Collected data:
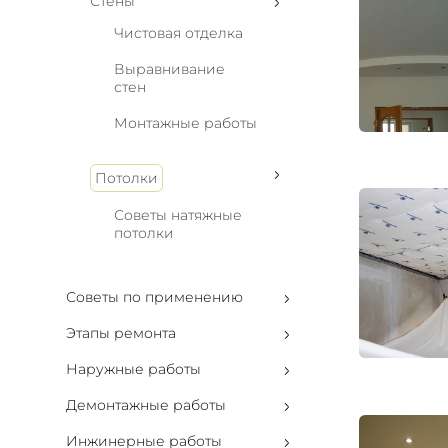
Стены
Чистовая отделка
Выравнивание
стен
Монтажные работы
Потолки
Советы натяжные
потолки
Советы по применению
Этапы ремонта
Наружные работы
Демонтажные работы
Инжинерные работы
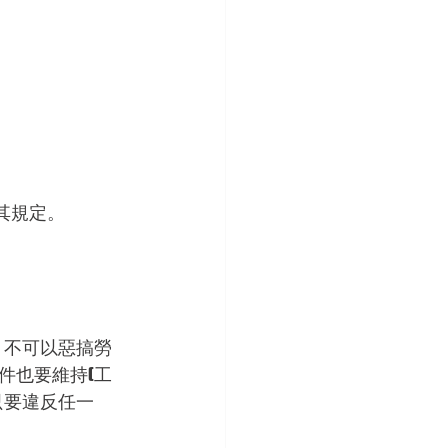
其規定。
，不可以惡搞勞
件也要維持(工
只要違反任一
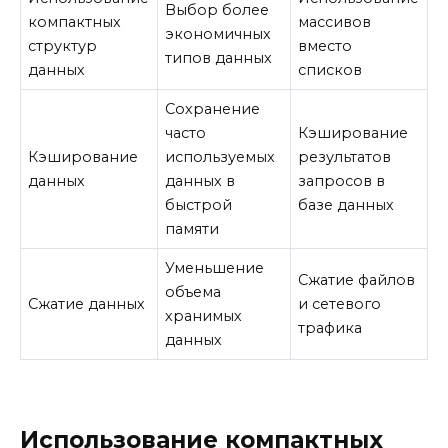
Выбор более
компактных
массивов
экономичных
структур
вместо
типов данных
данных
списков
Сохранение
часто
Кэширование
Кэширование
используемых
результатов
данных
данных в
запросов в
быстрой
базе данных
памяти
Уменьшение
Сжатие файлов
объема
Сжатие данных
и сетевого
хранимых
трафика
данных
Использование компактных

_TASK GOAL:_ Filtering the entries above by the word "Советы", copy each line that matches.

_EXPECTED OUTPUT:_
Советы натяжные
Советы по применению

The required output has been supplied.